For those who are fans of the 11th Doctor, this is my tribute to the interesting combination that was the only thing that the 11th Doctor could stomach.


But firstly for pure research purposes, I decided to make film nerd eat the real deal…..


Ok, it was not actually as bad as it sounded with the secret being getting the ratio of custard to fish finger right. However it becomes rather gag-worthy when you get a rather ‘fishy’ fish finger…


Anyways film nerd and I still wanted to create a tribute that was palatable enough to serve at a dinner party as an entrée or any Dr Who themed parties. So here is the recipe. Enjoy!


Steamed savoury egg custards with tempura fish fingers


You will need:

4 1 cup ramekins or 8 ½ cup ramekins (if you are doing this fingerfood size)

For the savoury custard (adapted from Poh’s Kitchen):

160g prawns chopped (this also works well with chicken thigh fillets)
2 tsp (Chinese rice wine)
1/2 tsp caster sugar
pinch of white pepper
1 tsp soy sauce
4 large eggs
1 1/4 cups (310ml) chicken stock
4 large or 12 small dried shiitake mushrooms, soaked in hot water for 20 mins, drained, squeezed, stems removed, sliced


For the tempura fish fingers


4 fish fillets (we used ling, but any firm white fish will do)

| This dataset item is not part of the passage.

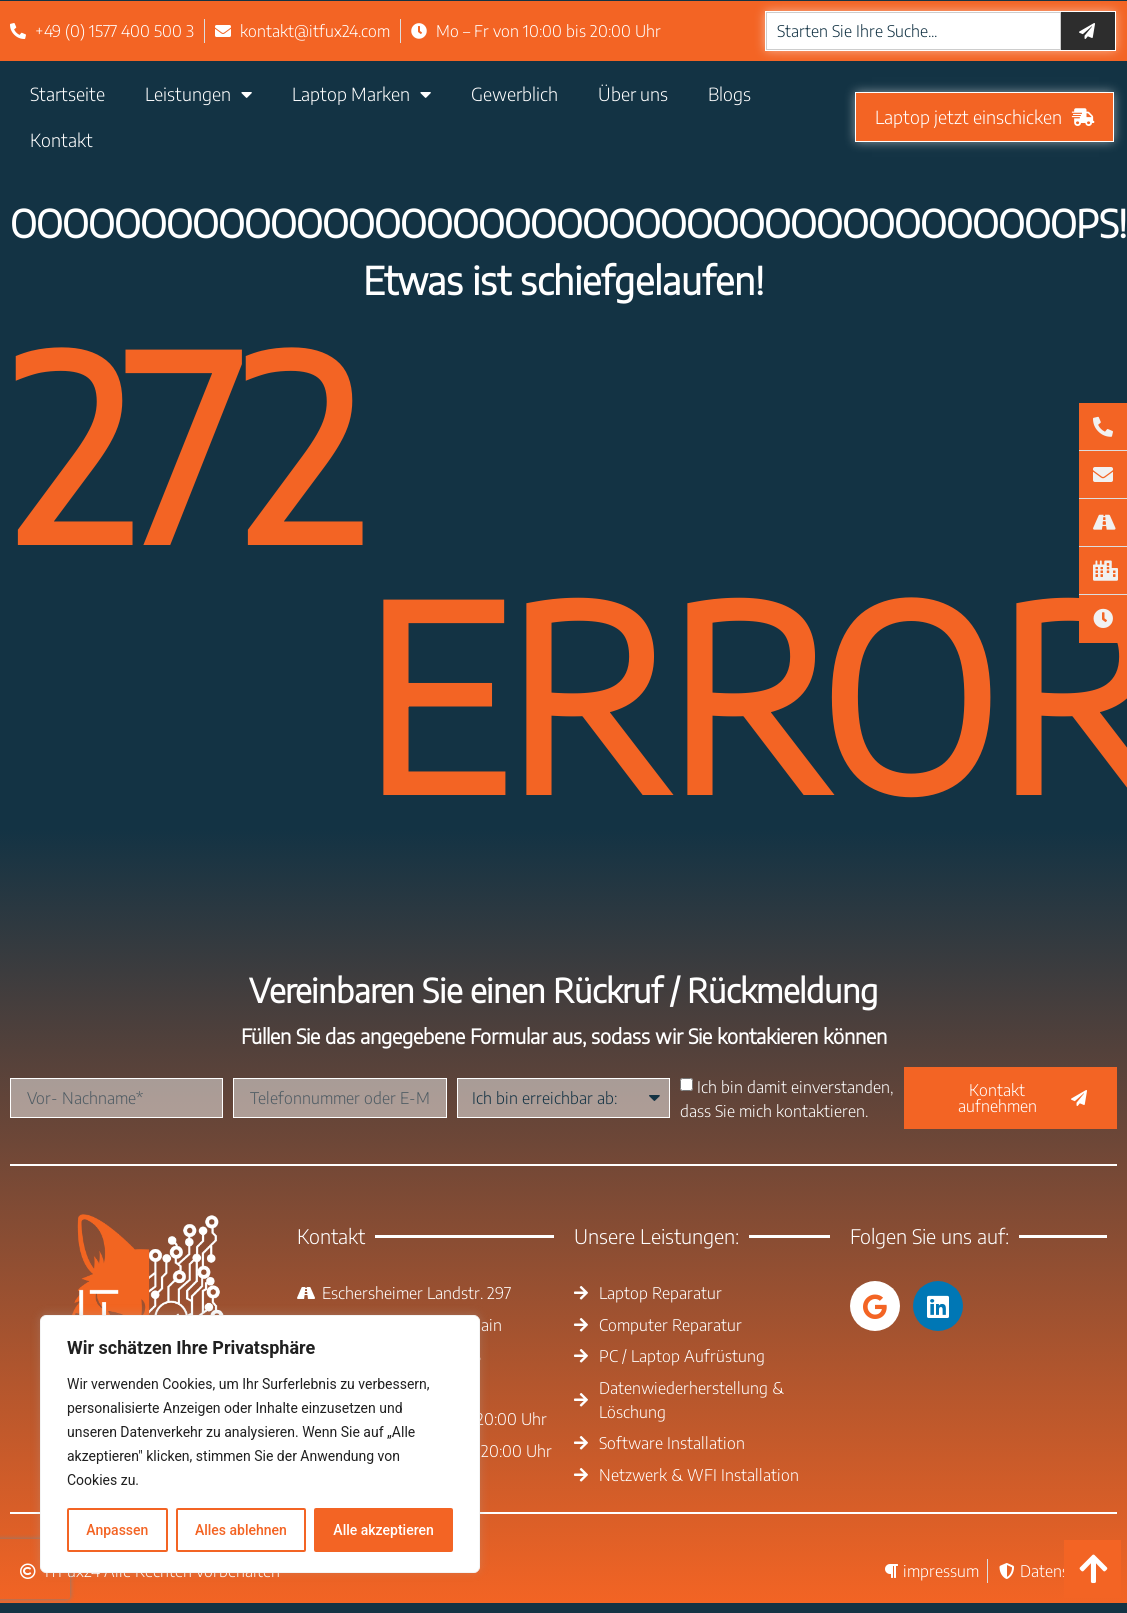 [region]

5g (1/2 cup) cornflour (cornstarch)
75g (1/2 cup) plain flour
1 egg, lightly beaten (we use eggs with a minimum weight of 59g)
188ml (3/4 cup) cold soda water

Vegetable oil for deep-frying

1.  Half-fill a wok or saucepan with water. Top with a bamboo or metal steamer that will hold your ramekins. Bring the water to the boil then reduce to a simmer.
2.  Meanwhile, combine prawns, chinese rice wine, sugar. pepper and soy sauce and set aside to marinate for 10 minutes.
3.  In a bowl, briefly mix the eggs, chicken stock and a pinch each of salt and pepper. Whisk slowly but firmly in order to avoid excessive bubbles in the mix.
4.  Divide prawns and marinade, shiitake, and egg/stock mixture into the bowls and steam with the lid on for 7-10 minutes.  When done, the custards should be opaque and creamy in colour and still a bit wobbly.


5. while the custards are steaming, cut up your fish fillets into finger lengths. Sift flours together in a medium bowl. Add egg and soda water and mix until just combined (it is okay if the batter is a little lumpy). Allow batter to stand for a few minutes.


6. heat oil in a wok or deep fryer. Dip fish fingers in batter, allowing the excess to drain away and deep-fry fish until batter is very lightly browned and fish fingers are cooked through. (It is best to fry fish fingers in batches, so as not to overcrowd the deep fryer.)
5.  Remove savoury custards from the steamer and top with tempura fish fingers. sprinkle with spring onion and some light soy sauce if you wish.  Serve while hot.


Here is the result…


Now for the taste test…


Introducing Gourmet Geek

My Bride and I have had an idea that has slowly been coming to boil, but we have held off until now in case it came off a little half-baked. We feared the elements of the idea were not yet fully ripe.   This weekend however the cloche will be lifted, and our readers will be introduced to our new segment, Gourmet Geek.

The idea is that we will be making food and beverages that are inspired or influenced by some element of pop culture.   Our own take on the Klingon delicacy Gagh washed down with Bloodwine or Butterbeer with chocolate frogs, we will give it a go.   In each case one of us will play the role of chef….

and the other will be the assistant taste tester….

This weekend it starts, with myself providing recipes for tried and true James Bond themed cocktails, while Bride of Film Nerd will assemble the Eleventh Doctor’s favourite delicacy, Fish Fingers and Custard (I will have the Fourth Doctor’s jelly babies on standby in case I need them!!)